Робертс никогда не стремился развлекать. Его считали тяжелым автором, не щадящим читателя, не идущим на коммерческий компромисс. Вещи, подобные «Gráinne», – лучшее доказательство того, что жанровые границы условны, что стереотипы о фантастике как о поверхностной литературе, давно изжили себя. Сходные идеи отстаивали представители Новой волны, рупором которой был «New Worlds» во главе с Муркоком. Робертса иногда без особых оснований относили к этому течению. Кристофер Прист писал по этому поводу: «Он начал издаваться… одновременно с Новой волной, но никогда не был ее частью» [6]. Он всегда был сам по себе, и с годами это его свойство только усиливалось.
Рама
Робертса часто называют Томасом Харди научной фантастики [5, 337]. Он бы не обрадовался, узнав об этом, ибо не терпел напыщенности классика, хотя и признавал, что тот уловил саму суть женственности [3, 23]. Сравнение, тем не менее, не лишено оснований. Неторопливая повествовательная манера фантаста и неизбывная любовь к сельским пейзажам вошли в поговорку. Ландшафты «Паваны» и «The Chalk Giants» «такие же британские, как картина Тернера или стихотворение Вордсворта» [9, 88]. Писателю и художнику в одном лице важно изобразить вересковые пустоши, меловые холмы и черные скалы из сланца, для него они – сама застывшая история этого края. Может быть, именно присущая автору английскость («englishness») сделала его книги менее популярными за пределами Британии, чем они того заслуживали. В жанре доминировали динамичный американский стиль и интернациональные сюжеты, на этом фоне равнины южной Англии или буколический Нортгемптоншир, описанные довольно тягучим слогом, выглядели инородно.
Из всего солидного наследия Робертса на русский язык переведены только «Павана» и два-три рассказа. Перевод «Паваны» В. Задорожного при всем своеобразии передачи английских топонимов и множестве технических недоработок обладает неоспоримым достоинством первооткрывателя. И все же это ничтожно малая часть того, что достойно внимания.
Друзья и коллеги по-разному отзывались о нем: «в глубине души Кит был ребенком» (Р. Холдсток), «самый трудный человек, с которым мне когда-либо приходилось работать» (М. Эдвардс), «любитель пошутить, чрезмерно подозрительный, упрямый и нетерпимый к идиотам (почти ко всем)» (К. Прист) [6]. Он не любил говорить о себе и даже в автобиографии писал в основном о литературе. Но есть еще один, самый надежный источник, ведь любая книга писателя – его автопортрет.

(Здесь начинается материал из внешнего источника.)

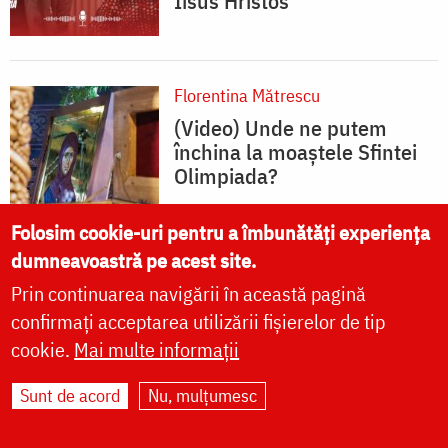
Iisus Hristos”
Florentina Mătrescu
(Video) Unde ne putem
închina la moaștele Sfintei
Olimpiada?
Folosim cookie-uri pentru a îmbunătăți experiența
dumneavoastră pe acest site.
Prin continuarea navigării în această pagină
Florentina Mătrescu
confirmați acceptarea utilizării fișierelor de tip
(Video) Cum s-a pregătit
cookie.
Mai multe informații
Sfânta Olimpiada pentru
întâlnirea cu Dumnezeu
Sunt de acord
Nu, mulțumesc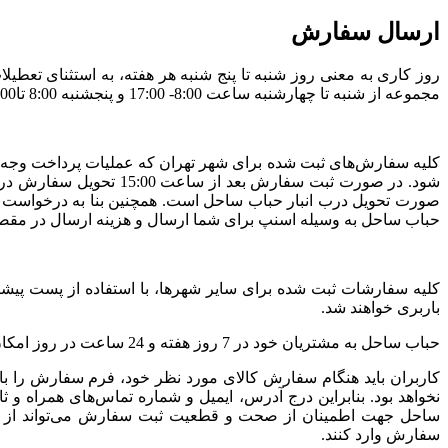
ارسال سفارش
روز کاری به معنی روز شنبه تا پنج شنبه هر هفته، به استثنای تع
مجموعه از شنبه تا چهارشنبه ساعت 8:00- 17:00 و پنجشنبه 8:00 تا12:00 است.
صورت تحویل درب انبار حباب ساحل است. همچنین بنا به درخواست 
حباب ساحل به وسیله اسنپ برای شما ارسال و هزینه ارسال در مق
کلیه سفارشات ثبت شده برای سایر شهرها، با استفاده از پست پیشت
باربری خواهند شد.
حباب ساحل به مشتریان خود در 7 روز هفته و 24 ساعت در روز امکان سفارش‌گذاری می‌دهد. حباب ساحل همواره در ارسال و تحویل کلیه سفارش‌های ثبت شده، نهایت دقت و تلاش خود را انجام می‌دهد.
کاربران باید هنگام سفارش کالای مورد نظر خود، فرم سفارش را ب
نخواهد بود. بنابراین درج آدرس، ایمیل و شماره تماس‌های همراه 
ساحل جهت اطمینان از صحت و قطعیت ثبت سفارش می‌تواند از مش
سفارش وارد کنند.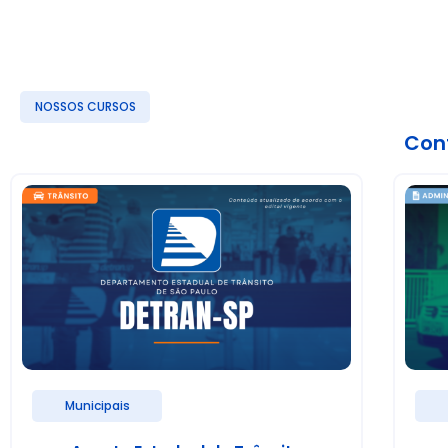
NOSSOS CURSOS
Conf
Municipais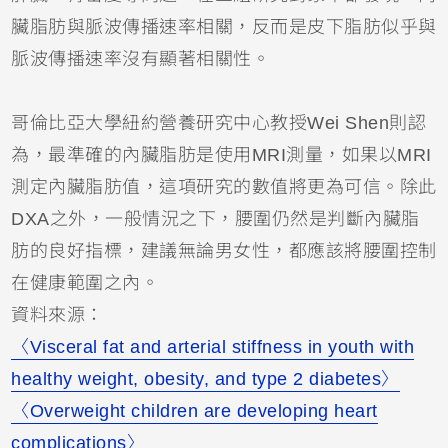
臟脂肪與脈波傳播速率相關，反而是皮下脂肪似乎與
脈波傳播速率沒有顯著相關性。
哥倫比亞大學紐約營養研究中心教授Wei Shen則認
為，最準確的內臟脂肪是使用MRI測量，如果以MRI
測定內臟脂肪值，這項研究的數值將更為可信。除此
DXA之外，一般情況之下，腰圍仍然是判斷內臟脂
肪的良好指標，建議無論男女性，都應該將腰圍控制
在健康範圍之內。
資料來源：
〈Visceral fat and arterial stiffness in youth with
healthy weight, obesity, and type 2 diabetes〉
〈Overweight children are developing heart
complications〉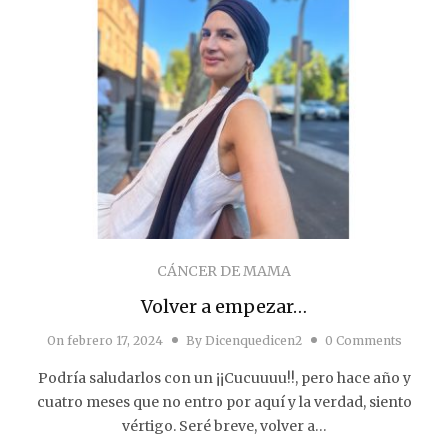
CÁNCER DE MAMA
Volver a empezar…
On
febrero 17, 2024
By
Dicenquedicen2
0 Comments
Podría saludarlos con un ¡¡Cucuuuu!!, pero hace año y
cuatro meses que no entro por aquí y la verdad, siento
vértigo. Seré breve, volver a…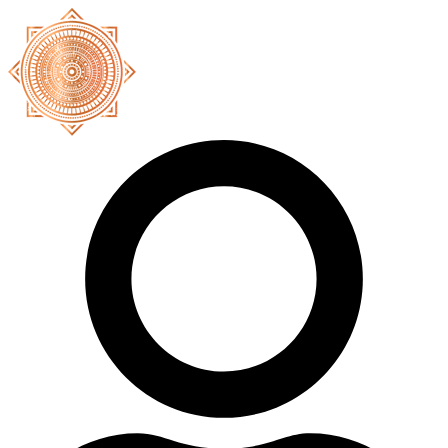
Ir
al
contenido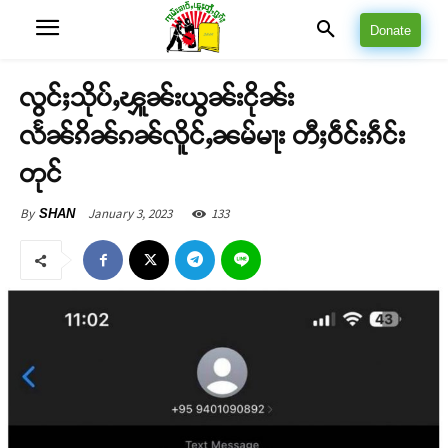
Donate
လွင်ႈသိုပ်ႇၾူၼ်းယွၼ်းငိုၼ်း
လႅၼ်ၵိၼ်ၵၼ်လိူင်ႇၼမ်မႃး တီႈဝဵင်းၵဵင်း
တုင်
January 3, 2023
133
By
SHAN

Большой грузный человек в необъятном старом свитере с копной черных волос и неизменной трубкой во рту сидит за пишущей машинкой. Рядом с ним, положив руку ему на плечо, стоит высокая светловолосая женщина. Он отвлекся и задумчиво посмотрел в окно на черепичные крыши соседнего дома. Ее образ стал истончаться, таять, пока не исчез вовсе. Но она вернется, в некотором смысле она никогда и не уходила.
Литература:
1. Робертс К. Павана // Английский фантастический роман. М.: Культура, 1992.
2. Roberts K. Kaeti on Tour. Sirius, 1992.
3. Roberts K. Lemady: episodes of a writer's life. Wildside Press LLC, 2000.